● Task directions: Look below and pull out each line with the word "SHOW".

(Collected data)
▼

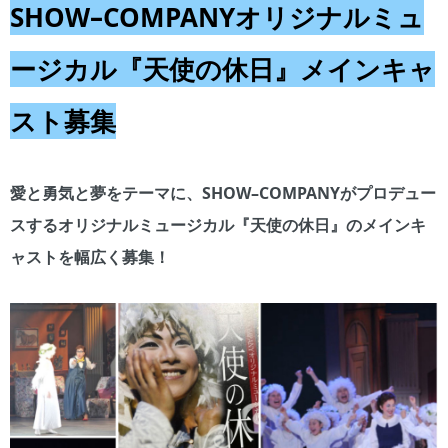
SHOW–COMPANYオリジナルミュ
ージカル『天使の休日』メインキャ
スト募集
愛と勇気と夢をテーマに、SHOW–COMPANYがプロデュー
スするオリジナルミュージカル『天使の休日』のメインキ
ャストを幅広く募集！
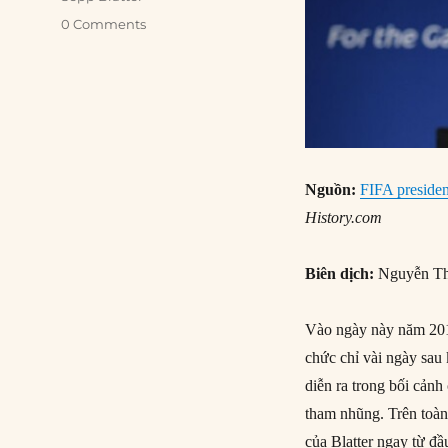
0 Comments
Nguồn
:
FIFA presiden
History.com
Biên dịch:
Nguyễn Th
Vào ngày này năm 2015
chức chỉ vài ngày sau
diễn ra trong bối cảnh
tham nhũng. Trên toàn
của Blatter ngay từ đầ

▲

● Answer section:
SHOW–COMPANYオリジナルミュ
愛と勇気と夢をテーマに、SHOW–COMPANYがプロデュー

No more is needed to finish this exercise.